This happened to be on my living room table a few days ago. I'll reserve comment until after the Ghana USA match.

Ghana vrs USA


Our national anthem is playing. No more blogging...

Later


There is probably a parable to be made about a stick figure made out of spark plugs and improvised bent wire pointing a bow and arrow standing on top of Uncle Sam (a faceless Sam at that albeit with slick production values and glossy magazine accoutrements) but that would be reading far too much into an image...

[Ghana beat the USA 2-1]

Also, in case this was missed in the preceding posts, this was my mother's toli on the previous matches (To The Shout Of "Ghana", You Respond "Respect" and Firmly On The Map). She's heading our eight person family delegation to the World Cup.

The African Nation and The American Dream


I was going to save this photo for a piece I've been working on about immigrants and the diaspora but it seems strangely appropriate here. You can blame this juxtaposition on the journalistic impulse.

The American Dream!

The American Dream!
"You've got big dreams, we've got the big money!"
The exclamation point is of typographical importance. This is an advert for a mortgage company on the back page of the March 2006 issue of The African Nation, a free monthly newspaper for immigrants in the US that is often found wherever there's an "ethnic" grocery shop. Published mostly by Nigerians and Camerounians in Silver Spring, Maryland, it features the typical optimism and entrepreneurial spirit of the most vigourous of our West African brethren. The newspaper is billed as
"A success guide for Smart African-Americans, West Indians & Africans in the diaspora".
In short, it's an all-inclusive and expansive production. I will return later to dispense a critique of some of the paper's content (the articles on Nollywood, Green Cards, Obasanjo, corruption, Sudan, Frantz Fanon, the latest society weddings in DC, the latest immigration news, advertisements for lawyers, disquisitions on where we can get authentic comfort food, travel agencies that claim to find the cheapest rate for you to head home etc.). It is worthy of some focused commentary.

The Color of Memory


I first watched the World Cup in 1978 during a trip my mum and I made to Senegal to visit some family friends. It was my first trip outside Ghana and my first time on a plane. My only memories are of the color red in the marketplaces, a vivid red that I haven't seen since, the shimmering cloths the Senegalese wore (they pay attention to their looks to an extent that puts most Ghanaians to shame), the excitement about the Dutch team who played the most beautiful game, and the disappointment at their fate at the hands of Argentina. We watched all the matches on black and white TVs except for the final, and therein lies my other memory: the orange of the Dutch team and their fans. I'm still gutted about that match.

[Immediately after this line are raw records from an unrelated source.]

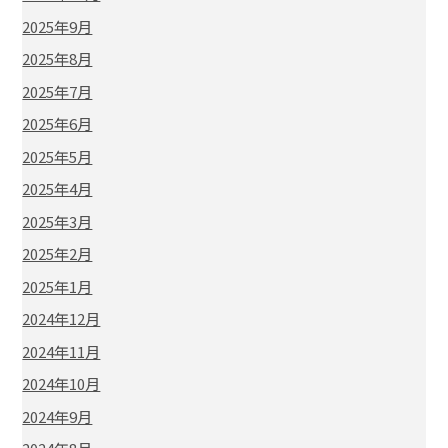
2025年9月
2025年8月
2025年7月
2025年6月
2025年5月
2025年4月
2025年3月
2025年2月
2025年1月
2024年12月
2024年11月
2024年10月
2024年9月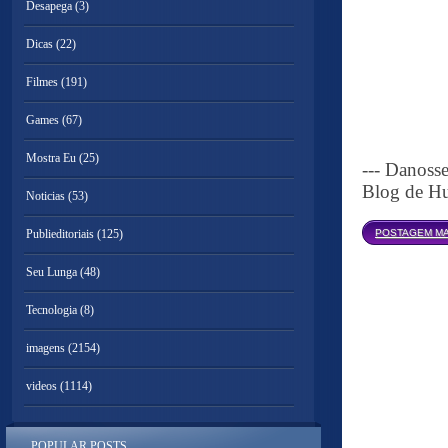
Desapega
(3)
Dicas
(22)
Filmes
(191)
Games
(67)
Mostra Eu
(25)
--- Danoss
Blog de Hu
Noticias
(53)
Publieditoriais
(125)
POSTAGEM MA
Seu Lunga
(48)
Tecnologia
(8)
imagens
(2154)
videos
(1114)
POPULAR POSTS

I have been waiting ever since for my team to be at the World Cup. This is something deep inside of me.

And it has been a long wait. Watching my favourite teams disappoint time and again: the Brazilians in 82 (Zico and Socrates slain by a baby-faced assassin named Paolo Rossi), Platini, Tigana and co in 82 and 86 (there was that perfidious Schumacher guy), Hoddle, Waddle, John Barnes and the like (the Hand of God) (and wherefore Gazza and Shearer?), Roger Milla and Cameroon, Gullit and Rijkaard, Nigeria causing ulcers and palpitations to everyone, Senegal exhilarating the last time around... The teams that Abedi Pele and Tony Yeboah led in the 1990s were arguably more talented than our current heroes but they proved incapable of qualifying for the world cup. Thus we had only the memories of Polo and Razak, the legendary Black Stars of the past, glorious in the African Cup of Nations or, of late, our success at the junior level or at the Olympics.

It is a good day to be a Ghanaian, but it has been a long wait.

Identity and Allegiance


I recently calculated that I have now spent more time in Cambridge than anywhere else, what with the university years and the Lotus/IBM years. This beats my stints in Ghana, France or England. Thus I am quite the conflicted soul about who to support and am typically mid-Atlantic in my sensibilities. The Brits have the "cricket match test' to sort out the "good" immigrants from the chaff and I wonder where I lie and whether I'll pass. This is a very difficult test when it comes to football, and especially the World Cup, because any fan of the game (and I am a great football fan) will find some tribal aspect to latch onto in every team.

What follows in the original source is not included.